Jean Baptiste Christy de La Pallière (6 May 1719, in Saint-Malo – 8 September 1787, in Inzinzac-Lochrist) was a French Navy officer. He notably he captained the 74-gun Orient at the Battle of Sadras on 17 February 1782, at the Battle of Providien on 12 April 1782, at the Battle of Negapatam on 6 July 1782, and at the Battle of Trincomalee from 25 August to 3 September 1782.

== Biography ==
Christy de La Pallière started sailing with the French East India Company in 1732, under his cousin Mahé de La Bourdonnais. During the War of the Austrian Succession, he commanded a 40-gun armed East Indiaman in a squadron under Guy François de Kersaint. He took part in the first French expedition to Cochinchina. By 1756, he had risen to the rank of Commander.

In 1778, at the outbreak of the Anglo-French War, he was promoted to Captain for a mission to the Indian Ocean, and appointed to the 64-gun Sévère. On 27 March 1779, Sévère departed with the transports Hercule and Trois-Amis. The squadron called the Cape in late June, and departed for the last leg of the journey on 13 July, arriving at Port-Louis on 9 August 1779, after a scurvy-plagued voyage.

After Thomas d'Estienne d'Orves died, on 9 February 1782, Suffren promoted La Pallière to the command of his ship, the 74-gun Orient. La Pallière captained her at the Battle of Sadras on 17 February 1782, at the Battle of Providien on 12 April 1782, and at the Battle of Negapatam on 6 July 1782, and at the Battle of Trincomalee from 25 August to 3 September 1782.

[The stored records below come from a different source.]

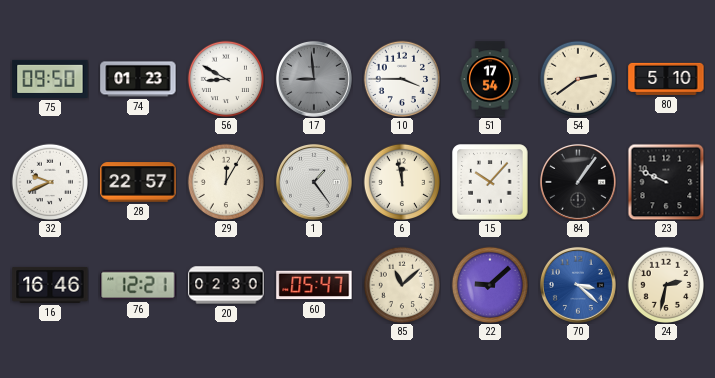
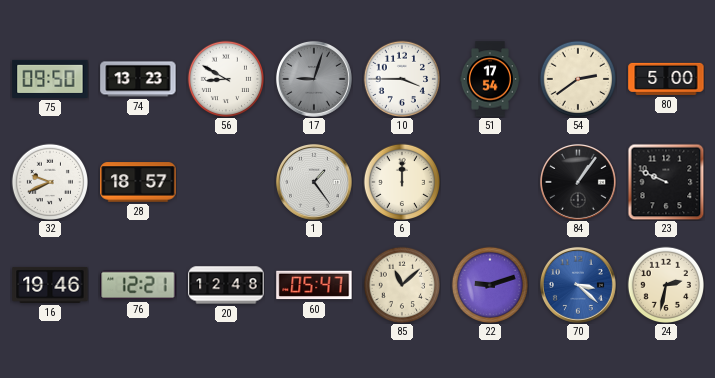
74: 01:23 -> 13:23
17: 8:59 -> 9:03
80: 5:10 -> 5:00
28: 22:57 -> 18:57
29: 12:05 -> none
6: 11:58 -> 12:00
15: 10:07 -> none
16: 16:46 -> 19:46
20: 02:30 -> 12:48
22: 9:08 -> 9:12
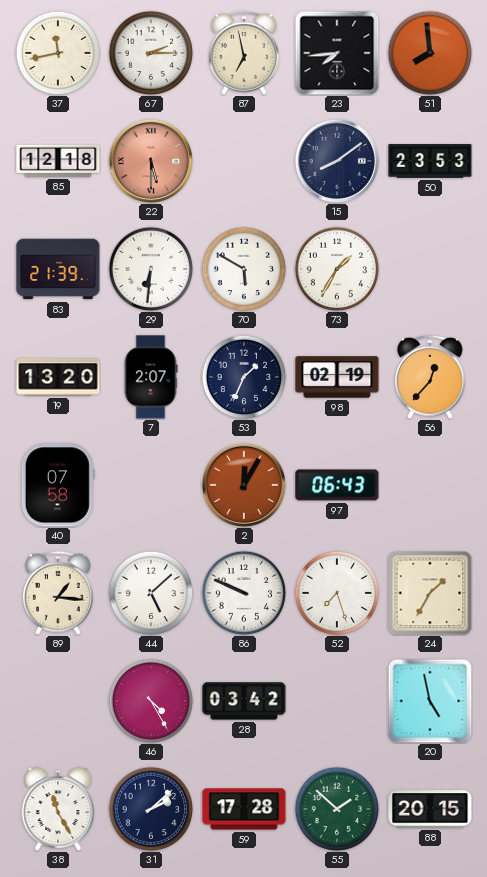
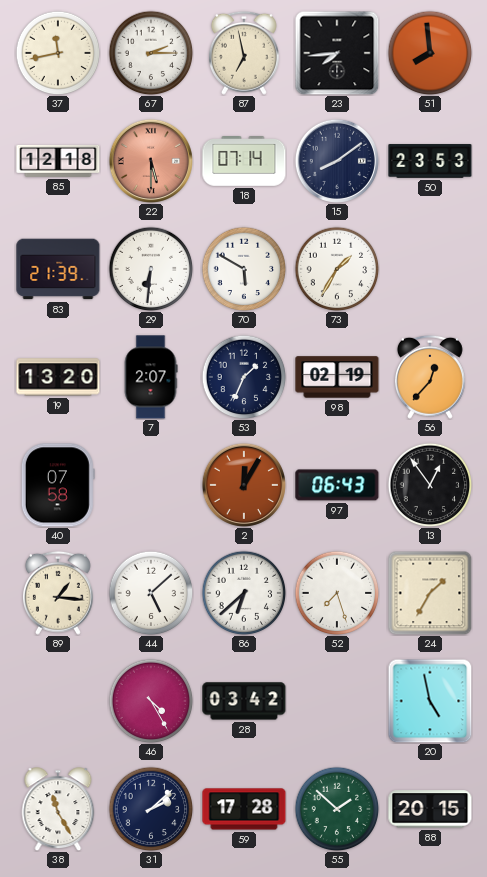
18: none -> 07:14
13: none -> 12:54
86: 9:49 -> 6:38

On 8 September 1782, Orient ran aground at Pointe de Sale, near Trincomalee, and she became a total loss. La Pallière was incapacitated by an attack of gout and had left his son, Ensign Jean Anne Christy de La Pallière, in charge. Ensign La Pallière was dismissed from the Navy, although he was later reinstated, retiring in July 1816 with the honorary rank of contre-amiral.